Wednesday, September 28, 2011
Blog
Kindle Fire fires a pricing shot across the tablet sea
By Rodney H. Brown
The biggest takeaway from today’s launch announcement from Amazon Inc. of its first tablet, the Kindle Fire, is that price will win.
It’s not surprising that Amazon was the first to learn the painfully obvious lesson from the fire sale that happened when Hewlett-Packard Inc. abandoned its webOS-based TouchPad tablet and dropped the prices to $99 and $149 for the 16 gigabyte and 32GB versions, respectively. People want tablet computing, but people want cheap tablet computing more. So Amazon has priced its 7-inch Kindle Fire at $199.
True, you get no 3G cellular connectivity, just wi-fi. You also lose any kind of camera, and only get 8GB of memory, with no indication of any ability to enhance that with SD card storage. But you get a dual-core TI OMAP processor and screen resolution of 1024 x 768 pixels, the same as the 9.7 inch iPad 2. And for $200 less than the BlackBerry PlayBook, also a 7-inch tablet.
Of course, Amazon is losing money selling the Kindle Fire at $199. According to a number of online teardowns of the PlayBook, that device has a cost of materials of between $205 and $271, depending on which analysis you believe. The Kindle Fire, with similar specs, has to have a similar cost of parts. But Amazon knows that a loss leader will bring in revenue from other purchases, just like any retailer such as K-Mart has known from the days of the Blue-Light specials. In Amazon’s case, it is books and movies and music, all purchased conveniently through the Kindle Fire and stored conveniently in the Amazon Cloud service, and carrying a healthy profit margin.

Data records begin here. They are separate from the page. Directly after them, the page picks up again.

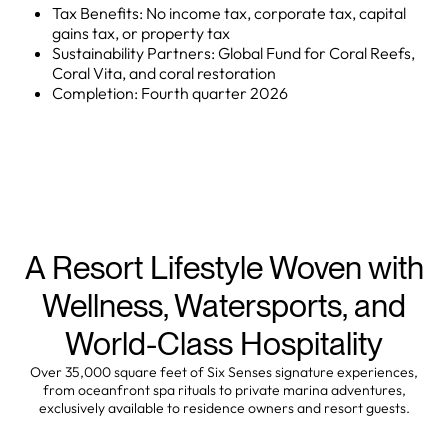
Tax Benefits: No income tax, corporate tax, capital
gains tax, or property tax
Sustainability Partners: Global Fund for Coral Reefs,
Coral Vita, and coral restoration
Completion: Fourth quarter 2026
A Resort Lifestyle Woven with
Wellness, Watersports, and
World-Class Hospitality
Over 35,000 square feet of Six Senses signature experiences,
from oceanfront spa rituals to private marina adventures,
exclusively available to residence owners and resort guests.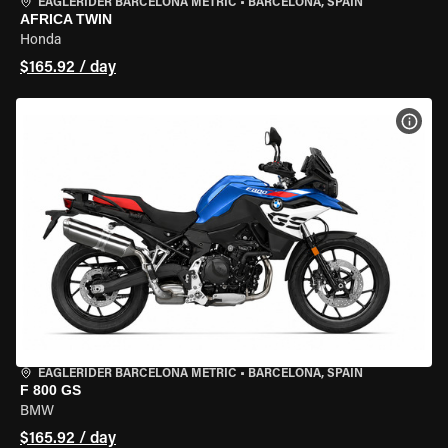
EAGLERIDER BARCELONA METRIC
•
BARCELONA, SPAIN
AFRICA TWIN
Honda
$165.92 / day
VIEW
EAGLERIDER BARCELONA METRIC
•
BARCELONA, SPAIN
F 800 GS
BMW
$165.92 / day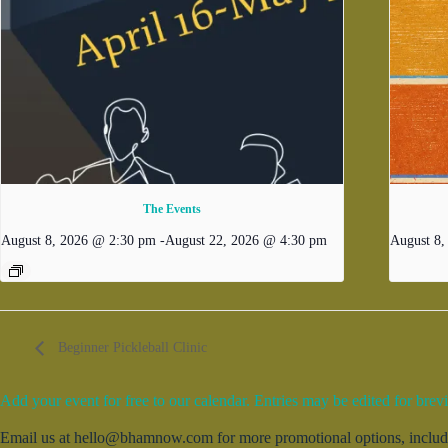
The Events
August 8, 2026 @ 2:30 pm
-
August 22, 2026 @ 4:30 pm
August 8
Beginner Pickleball Clinic
Add your event for free to our calendar. Entries may be edited for brevi
Email us at hello@bhamnow.com for more promotional options, includin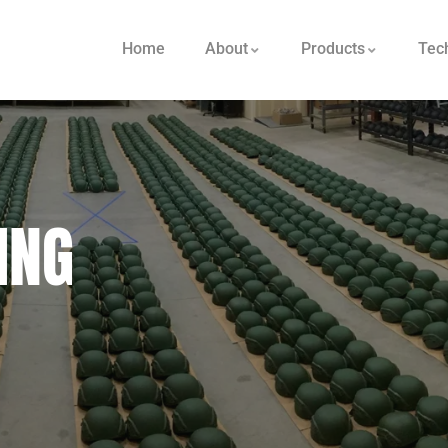
Home
About
Products
Tec
ING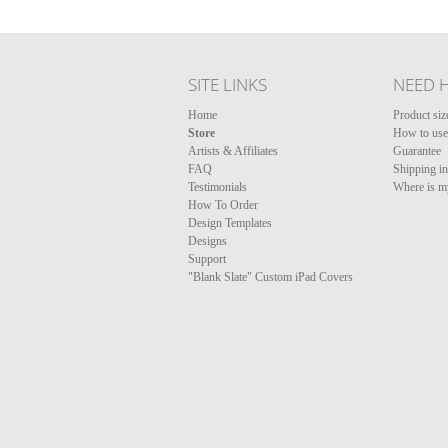
SITE LINKS
NEED 
Home
Product siz
Store
How to use 
Artists & Affiliates
Guarantee
FAQ
Shipping i
Testimonials
Where is m
How To Order
Design Templates
Designs
Support
"Blank Slate" Custom iPad Covers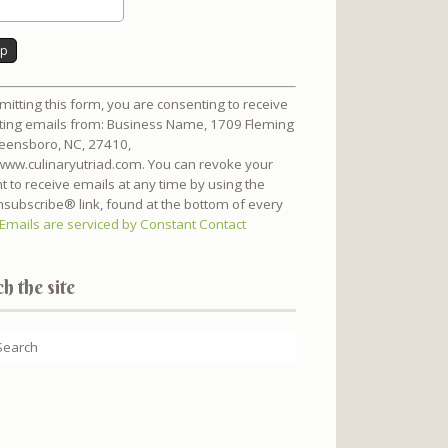
nt
mitting this form, you are consenting to receive
t
ing emails from: Business Name, 1709 Fleming
reensboro, NC, 27410,
/www.culinaryutriad.com. You can revoke your
t to receive emails at any time by using the
subscribe® link, found at the bottom of every
Emails are serviced by Constant Contact
h the site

Any tablet maker has to now accept this as the default pricing model. If you can’t afford to sell the device as a loss leader like a retailer such as Amazon can, make sure it has cellular connectivity and sell it subsidized through the wireless carriers like AT&T or Verizon. After all, with a subsidy, a 16GB iPhone 4 will run you $199 at Verizon Wireless. Prepare to pay between $450 and $600 for one not with a carrier’s price cut. This pricing model has worked since the introduction of the smartphone, and should for the tablet as well.
A $249, 3G-connected and carrier subsidized, 16GB basic tablet with an 8 inch or better display would dominate the market – or at least end the domination of the market by Apple Inc.’s iPads. Let’s hope that when Amazon’s next tablet, which GDGT.com founder Ryan Block says will come in Q1 of 2012 and be the tablet they really wanted all along, will continue to be priced under the same loss-leader model as the Kindle Fire, and be the market’s first, full-size, full-feature tablet under $300.